Selon un rapport publié par Jean-Charles Brisard, expert en terrorisme international, 82 % des revenus financiers de l’Etat islamique proviennent directement des ressources à sa disposition. À l’intérieur de ce pourcentage, 38 % des recettes financières de Daech sont générées par la vente de pétrole au marché noir. Grâce à la conquête de champs pétrolifères en Syrie et en Irak, parmi lesquels des sites majeurs comme Al-Omar, Raqqa et Deir Ezzor, l’organisation terroriste a rapidement été en mesure de s’autofinancer.
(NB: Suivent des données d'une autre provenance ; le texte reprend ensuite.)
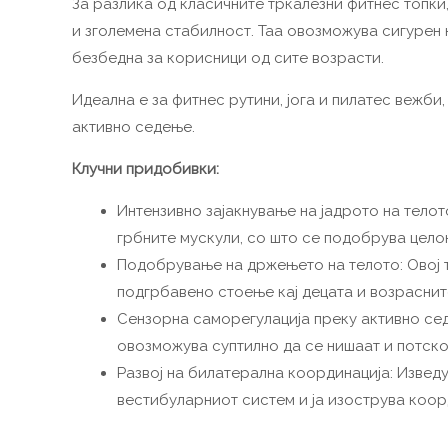
За разлика од класичните тркалезни фитнес топки
и зголемена стабилност. Таа овозможува сигурен 
безбедна за корисници од сите возрасти.
Идеална е за фитнес рутини, јога и пилатес вежби
активно седење.
Клучни придобивки:
Интензивно зајакнување на јадрото на тело
грбните мускули, со што се подобрува целок
Подобрување на држењето на телото: Овој т
подгрбавено стоење кај децата и возраснит
Сензорна саморегулација преку активно сед
овозможува суптилно да се нишаат и потско
Развој на билатерална координација: Извед
вестибуларниот систем и ја изострува коор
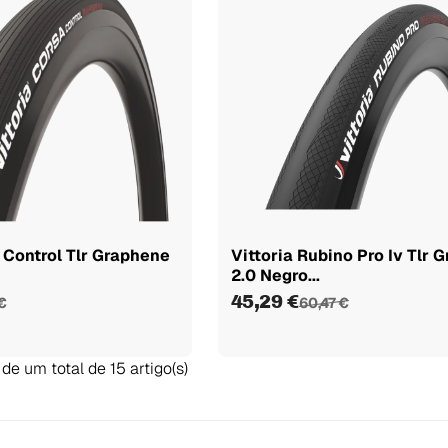
 Control Tlr Graphene
Vittoria Rubino Pro Iv Tlr 
2.0 Negro...
45,29 €
€
60,47 €
de um total de 15 artigo(s)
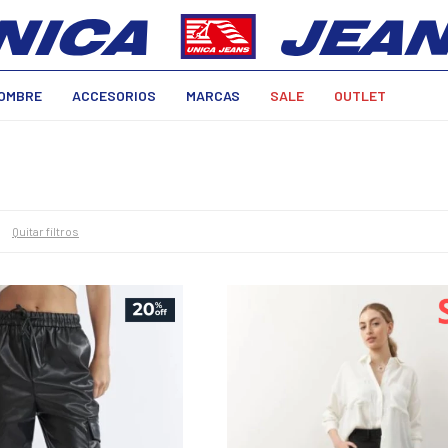
OMBRE
ACCESORIOS
MARCAS
SALE
OUTLET
Quitar filtros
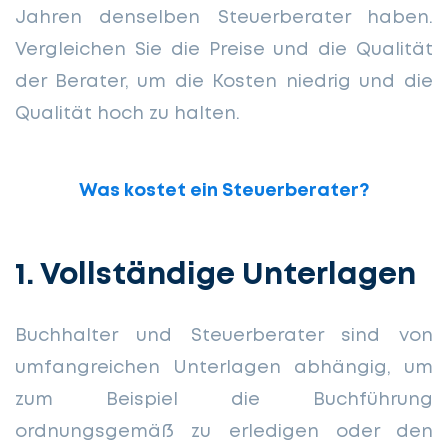
Jahren denselben Steuerberater haben.
Vergleichen Sie die Preise und die Qualität
der Berater, um die Kosten niedrig und die
Qualität hoch zu halten.
Was kostet ein Steuerberater?
1. Vollständige Unterlagen
Buchhalter und Steuerberater sind von
umfangreichen Unterlagen abhängig, um
zum Beispiel die Buchführung
ordnungsgemäß zu erledigen oder den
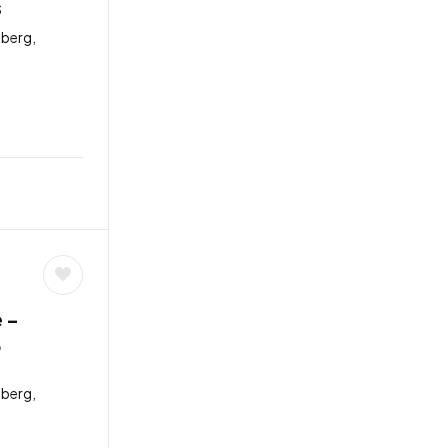
s
berg,
 –
,
berg,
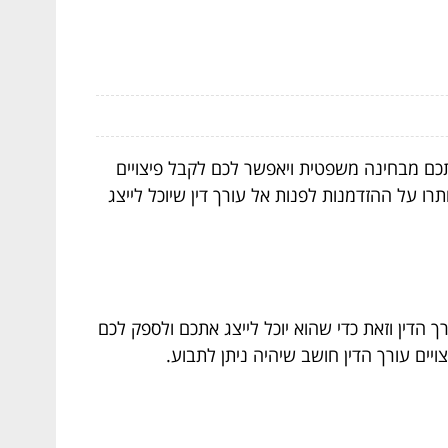
תכם מבחינה משפטית ויאפשר לכם לקבל פיצויים
 על ההזדמנות לפנות אל עורך דין שיוכל לייצג
 הדין וזאת כדי שהוא יוכל לייצג אתכם ולספק לכם
ים עורך הדין חושב שיהיה ניתן לתבוע.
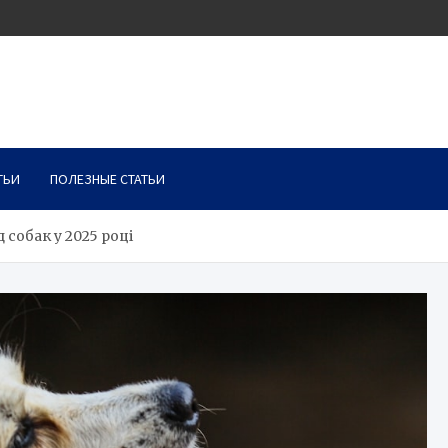
ТЬИ
ПОЛЕЗНЫЕ СТАТЬИ
собак у 2025 році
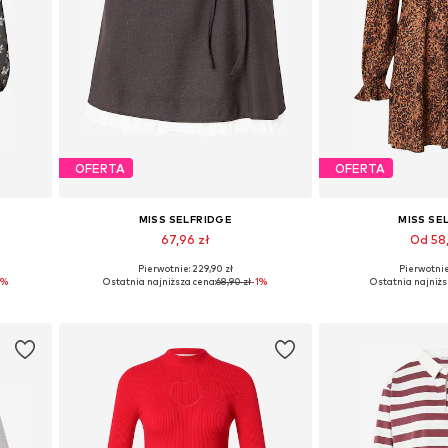
OFERTA
OFERTA
MISS SELFRIDGE
MISS SE
67,96 zł
Od 58
Pierwotnie: 229,90 zł
Pierwotnie:
 42, 44
Dostępne rozmiary: 36, 40, 42, 44
Dostępne rozmiary
1%
Ostatnia najniższa cena:
68,90 zł
-1%
Ostatnia najniżs
Dodaj do koszyka
Dodaj do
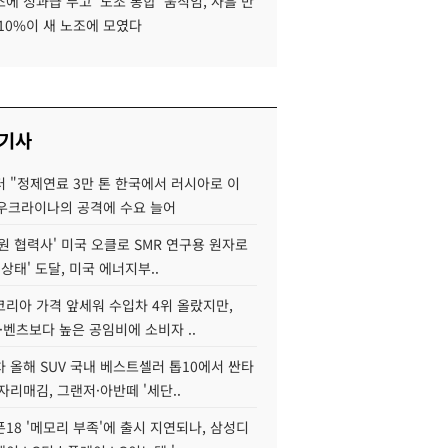
에 성과급 두고 '노조 통합' 움직임, 사흘 만
10%이 새 노조에 모였다
 기사
 "정제연료 3만 톤 한국에서 러시아로 이
 우크라이나의 공격에 수요 늘어
원 협력사' 미국 오클로 SMR 연구용 원자로
 상태' 도달, 미국 에너지부..
코리아 가격 앞세워 수입차 4위 올랐지만,
·벤츠보다 높은 공임비에 소비자 ..
 올해 SUV 국내 베스트셀러 톱10에서 싼타
자리매김, 그랜저·아반떼 '세단..
18 '메모리 부족'에 출시 지연되나, 삼성디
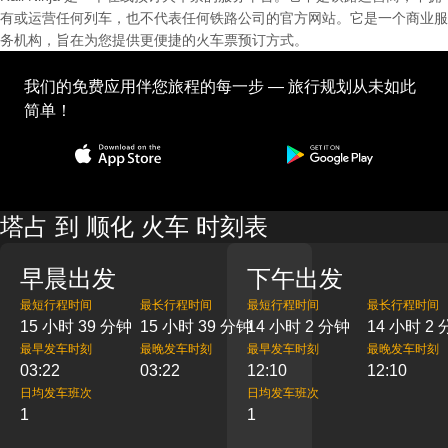
有或运营任何列车，也不代表任何铁路公司的官方网站。它是一个商业服
务机构，旨在为您提供更便捷的火车票预订方式。
我们的免费应用伴您旅程的每一步 — 旅行规划从未如此
简单！
塔占 到 顺化 火车 时刻表
早晨出发
下午出发
最短行程时间
最长行程时间
最短行程时间
最长行程时间
15 小时 39 分钟
15 小时 39 分钟
14 小时 2 分钟
14 小时 2
最早发车时刻
最晚发车时刻
最早发车时刻
最晚发车时刻
03:22
03:22
12:10
12:10
日均发车班次
日均发车班次
1
1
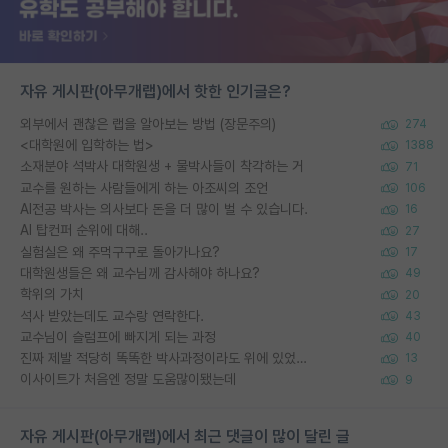
자유 게시판(아무개랩)에서 핫한 인기글은?
외부에서 괜찮은 랩을 알아보는 방법 (장문주의)
274
<대학원에 입학하는 법>
1388
소재분야 석박사 대학원생 + 물박사들이 착각하는 거
71
교수를 원하는 사람들에게 하는 아조씨의 조언
106
AI전공 박사는 의사보다 돈을 더 많이 벌 수 있습니다.
16
AI 탑컨퍼 순위에 대해..
27
실험실은 왜 주먹구구로 돌아가나요?
17
대학원생들은 왜 교수님께 감사해야 하나요?
49
학위의 가치
20
석사 받았는데도 교수랑 연락한다.
43
교수님이 슬럼프에 빠지게 되는 과정
40
진짜 제발 적당히 똑똑한 박사과정이라도 위에 있었으면..
13
이사이트가 처음엔 정말 도움많이됐는데
9
자유 게시판(아무개랩)에서 최근 댓글이 많이 달린 글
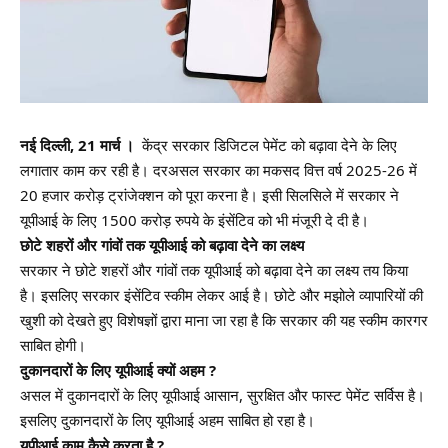
नई दिल्ली, 21 मार्च ।
केंद्र सरकार डिजिटल पेमेंट को बढ़ावा देने के लिए
लगातार काम कर रही है। दरअसल सरकार का मकसद वित्त वर्ष 2025-26 में
20 हजार करोड़ ट्रांजेक्शन को पूरा करना है। इसी सिलसिले में सरकार ने
यूपीआई के लिए 1500 करोड़ रुपये के इंसेंटिव को भी मंजूरी दे दी है।
छोटे शहरों और गांवों तक यूपीआई को बढ़ावा देने का लक्ष्य
सरकार ने छोटे शहरों और गांवों तक यूपीआई को बढ़ावा देने का लक्ष्य तय किया
है। इसलिए सरकार इंसेंटिव स्कीम लेकर आई है। छोटे और मझोले व्यापारियों की
खुशी को देखते हुए विशेषज्ञों द्वारा माना जा रहा है कि सरकार की यह स्कीम कारगर
साबित होगी।
दुकानदारों के लिए यूपीआई क्यों अहम ?
असल में दुकानदारों के लिए यूपीआई आसान, सुरक्षित और फास्ट पेमेंट सर्विस है।
इसलिए दुकानदारों के लिए यूपीआई अहम साबित हो रहा है।
यूपीआई काम कैसे करता है ?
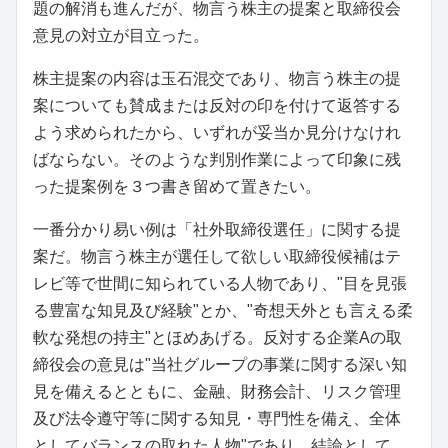
題の解消も進んだが、物言う株主の提案と取締役会
意見の対立が目立った。
株主提案の内容は玉石混交であり、物言う株主の提
案についても賛成または反対の印を付けて返答する
よう求められたから、いずれが妥当か見分けなけれ
ばならない。そのような判別作業によって印象に残
った提案例を３つ書き留めて置きたい。
一番分かり易い例は「社外取締役選任」に関する提
案だ。物言う株主が選任して欲しい取締役候補はテ
レビ等で世間に知られている人物であり、"目を見張
る豊富な知見及び経験"とか、"奇想天外とも言える柔
軟な発想の持主"とほめあげる。反対する企業Aの取
締役会の意見は"当社グループの事業に関する深い知
見を備えるとともに、金融、財務会計、リスク管理
及び法令遵守等に関する知見・専門性を備え、全体
としてバランスの取れた人物"であり、結論として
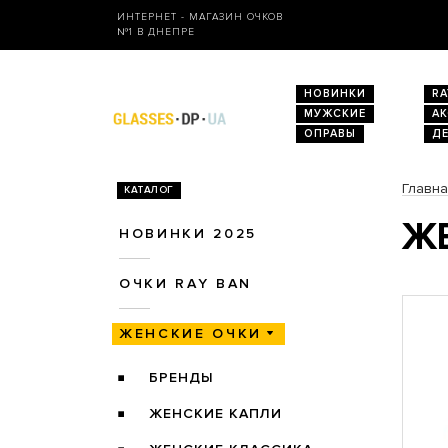
ИНТЕРНЕТ - МАГАЗИН ОЧКОВ
№1 В ДНЕПРЕ
НОВИНКИ
RA
МУЖСКИЕ
А
ОПРАВЫ
Д
Главн
КАТАЛОГ
ЖЕ
НОВИНКИ 2025
ОЧКИ RAY BAN
ЖЕНСКИЕ ОЧКИ
БРЕНДЫ
ЖЕНСКИЕ КАПЛИ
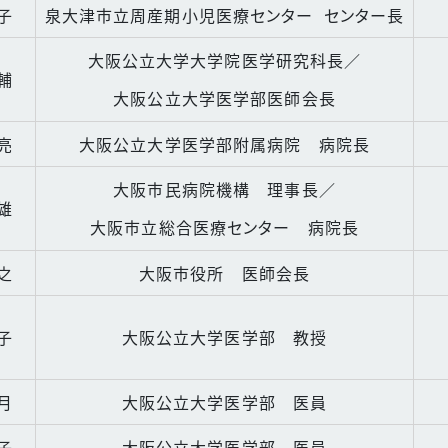
子
泉大津市立周産期小児医療センター
センター長
大阪公立大学大学院医学研究科長／
輔
大阪公立大学医学部医師会長
亮
大阪公立大学医学部附属病院 病院長
大阪市民病院機構 理事長／
雄
大阪市立総合医療センター 病院長
之
大阪市役所 医師会長
子
大阪公立大学医学部 教授
月
大阪公立大学医学部 医員
子
大阪公立大学医学部 医員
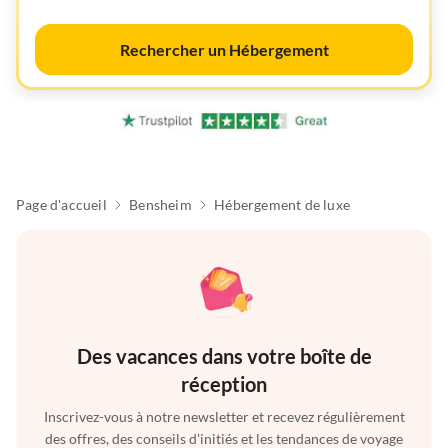
Rechercher un Hébergement
Page d'accueil
Bensheim
Hébergement de luxe
Des vacances dans votre boîte de
réception
Inscrivez-vous à notre newsletter et recevez régulièrement
des offres, des conseils d'initiés et les tendances de voyage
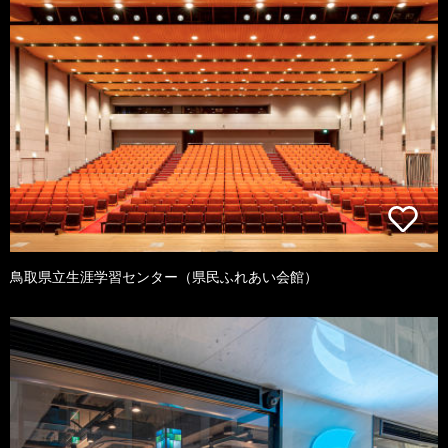
鳥取県立生涯学習センター（県民ふれあい会館）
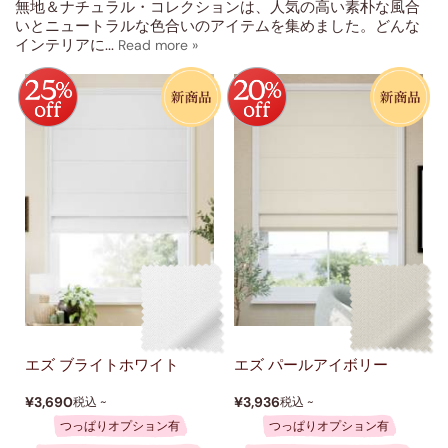
無地＆ナチュラル・コレクションは、人気の高い素朴な風合
いとニュートラルな色合いのアイテムを集めました。どんな
インテリアに
...
エズ ブライトホワイト
エズ パールアイボリー
¥3,690
¥3,936
税込 ~
税込 ~
つっぱりオプション有
つっぱりオプション有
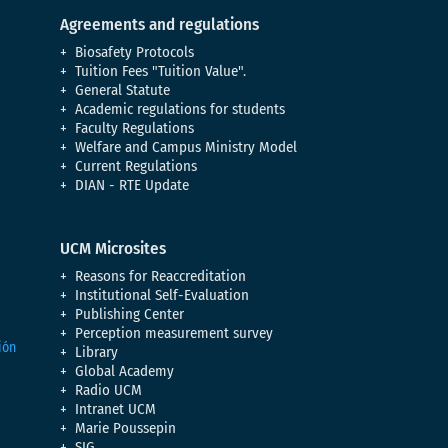
Agreements and regulations
Biosafety Protocols
Tuition Fees "Tuition Value".
General Statute
Academic regulations for students
Faculty Regulations
Welfare and Campus Ministry Model
Current Regulations
DIAN - RTE Update
UCM Microsites
Reasons for Reaccreditation
Institutional Self-Evaluation
Publishing Center
Perception measurement survey
Library
Global Academy
Radio UCM
Intranet UCM
Marie Poussepin
SIG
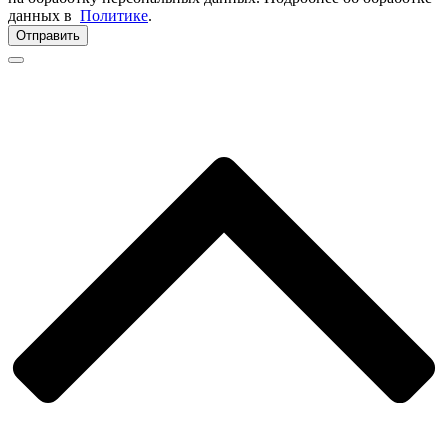
данных в
Политике
.
Отправить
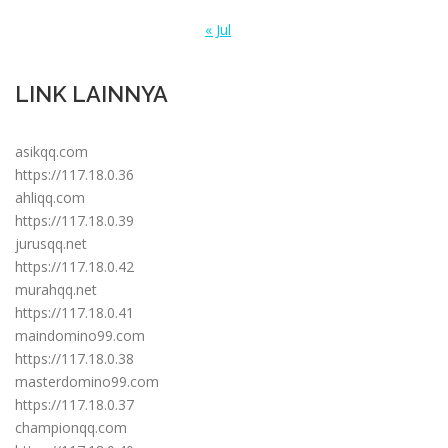
« Jul
LINK LAINNYA
asikqq.com
https://117.18.0.36
ahliqq.com
https://117.18.0.39
jurusqq.net
https://117.18.0.42
murahqq.net
https://117.18.0.41
maindomino99.com
https://117.18.0.38
masterdomino99.com
https://117.18.0.37
championqq.com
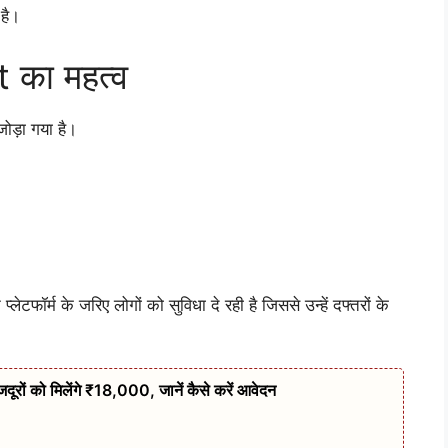
 है।
का महत्व
जोड़ा गया है।
र्म के जरिए लोगों को सुविधा दे रही है जिससे उन्हें दफ्तरों के
 को मिलेंगे ₹18,000, जानें कैसे करें आवेदन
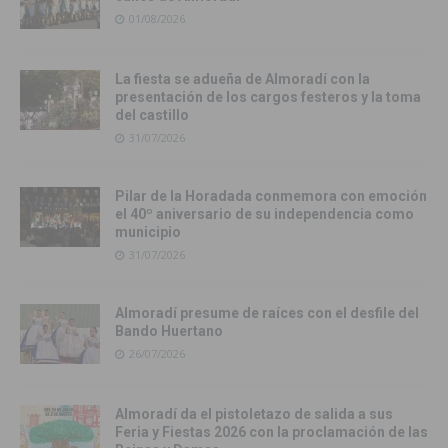
01/08/2026
La fiesta se adueña de Almoradí con la
presentación de los cargos festeros y la toma
del castillo
31/07/2026
Pilar de la Horadada conmemora con emoción
el 40º aniversario de su independencia como
municipio
31/07/2026
Almoradí presume de raíces con el desfile del
Bando Huertano
26/07/2026
Almoradí da el pistoletazo de salida a sus
Feria y Fiestas 2026 con la proclamación de las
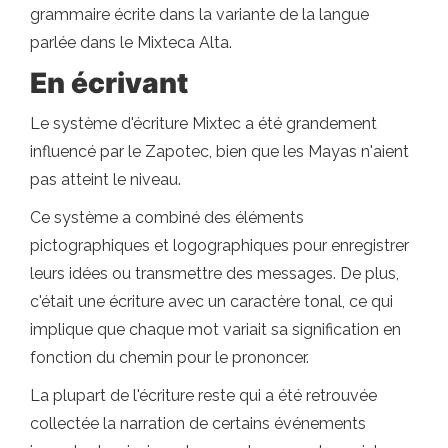
grammaire écrite dans la variante de la langue
parlée dans le Mixteca Alta.
En écrivant
Le système d'écriture Mixtec a été grandement
influencé par le Zapotec, bien que les Mayas n'aient
pas atteint le niveau.
Ce système a combiné des éléments
pictographiques et logographiques pour enregistrer
leurs idées ou transmettre des messages. De plus,
c'était une écriture avec un caractère tonal, ce qui
implique que chaque mot variait sa signification en
fonction du chemin pour le prononcer.
La plupart de l'écriture reste qui a été retrouvée
collectée la narration de certains événements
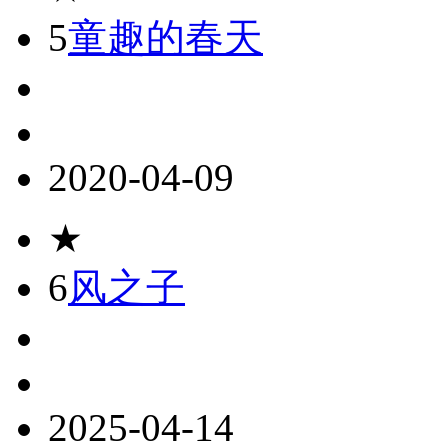
5
童趣的春天
2020-04-09
★
6
风之子
2025-04-14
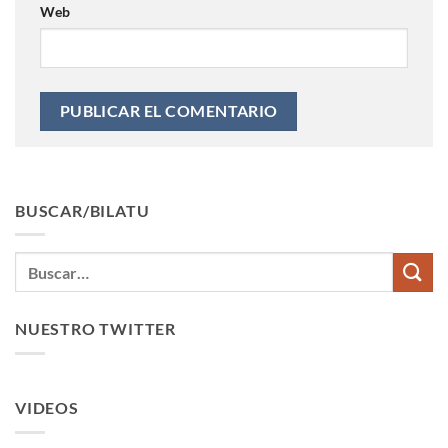
Web
BUSCAR/BILATU
NUESTRO TWITTER
VIDEOS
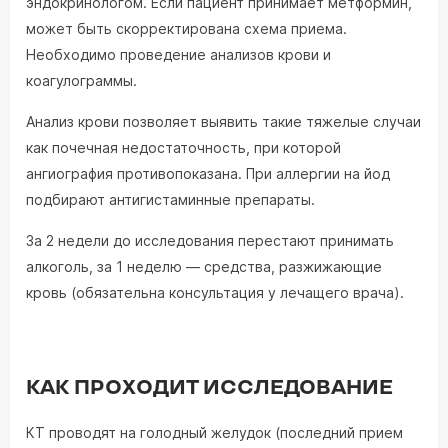
эндокринологом. Если пациент принимает метформин,
может быть скорректирована схема приема.
Необходимо проведение анализов крови и
коагулограммы.
Анализ крови позволяет выявить такие тяжелые случаи
как почечная недостаточность, при которой
ангиография противопоказана. При аллергии на йод
подбирают антигистаминные препараты.
За 2 недели до исследования перестают принимать
алкоголь, за 1 неделю — средства, разжижающие
кровь (обязательна консультация у лечащего врача).
КАК ПРОХОДИТ ИССЛЕДОВАНИЕ
КТ проводят на голодный желудок (последний прием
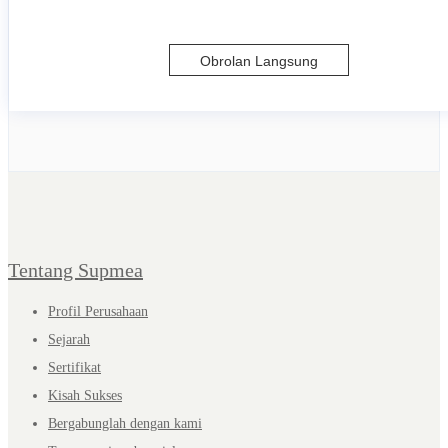
Obrolan Langsung
Tentang Supmea
Profil Perusahaan
Sejarah
Sertifikat
Kisah Sukses
Bergabunglah dengan kami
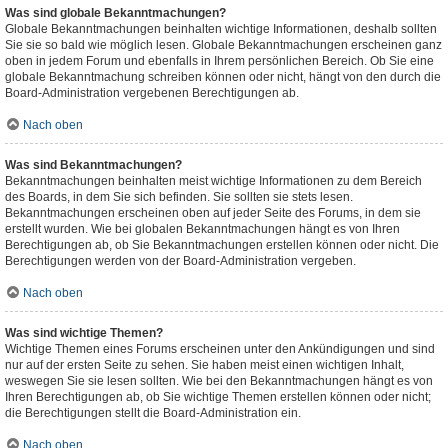
Was sind globale Bekanntmachungen?
Globale Bekanntmachungen beinhalten wichtige Informationen, deshalb sollten
Sie sie so bald wie möglich lesen. Globale Bekanntmachungen erscheinen ganz
oben in jedem Forum und ebenfalls in Ihrem persönlichen Bereich. Ob Sie eine
globale Bekanntmachung schreiben können oder nicht, hängt von den durch die
Board-Administration vergebenen Berechtigungen ab.
Nach oben
Was sind Bekanntmachungen?
Bekanntmachungen beinhalten meist wichtige Informationen zu dem Bereich
des Boards, in dem Sie sich befinden. Sie sollten sie stets lesen.
Bekanntmachungen erscheinen oben auf jeder Seite des Forums, in dem sie
erstellt wurden. Wie bei globalen Bekanntmachungen hängt es von Ihren
Berechtigungen ab, ob Sie Bekanntmachungen erstellen können oder nicht. Die
Berechtigungen werden von der Board-Administration vergeben.
Nach oben
Was sind wichtige Themen?
Wichtige Themen eines Forums erscheinen unter den Ankündigungen und sind
nur auf der ersten Seite zu sehen. Sie haben meist einen wichtigen Inhalt,
weswegen Sie sie lesen sollten. Wie bei den Bekanntmachungen hängt es von
Ihren Berechtigungen ab, ob Sie wichtige Themen erstellen können oder nicht;
die Berechtigungen stellt die Board-Administration ein.
Nach oben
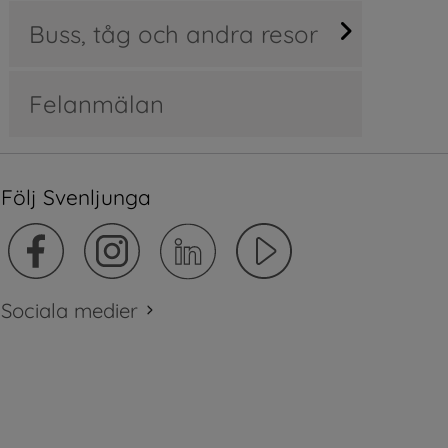
Buss, tåg och andra resor
Felanmälan
Följ Svenljunga
Sociala medier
Contrairement à Al-Qaïda, dont la survie économique était assurée grâce à des donations privées, locales ou internationales ainsi que par les rançons obtenues grâce aux prises d’otages, l’Etat islamique finance de manière automne « sa croisade » au Moyen-Orient et en Europe.  

Des revenus considérables

Les djihadistes contrôlent une vingtaine de puits en Irak en Syrie, soit 10 % de la production irakienne et 60 % de la production syrienne. L’exploitation de pétrole rapporterait entre 500 000 et un million d’euros par jour. Selon une grande enquête publiée par le Financial Times, Daech produirait entre 34 000 et 40 000 barils de pétrole brut par jour. Vendu en dessous des prix du marché, entre 15 et 40 dollars le baril selon sa qualité, ce pétrole est exporté vers les pays traditionnellement clients de l’Irak, ce qui inclut donc certains États de l’Union européenne. En septembre 2014, dans une déclaration qui avait fait beaucoup de bruit, Jana Hybaskova, ambassadrice de l’Union européenne en Irak, avait d’ailleurs affirmé que « certains Etats membres de l’UE achètent le pétrole à Daech ».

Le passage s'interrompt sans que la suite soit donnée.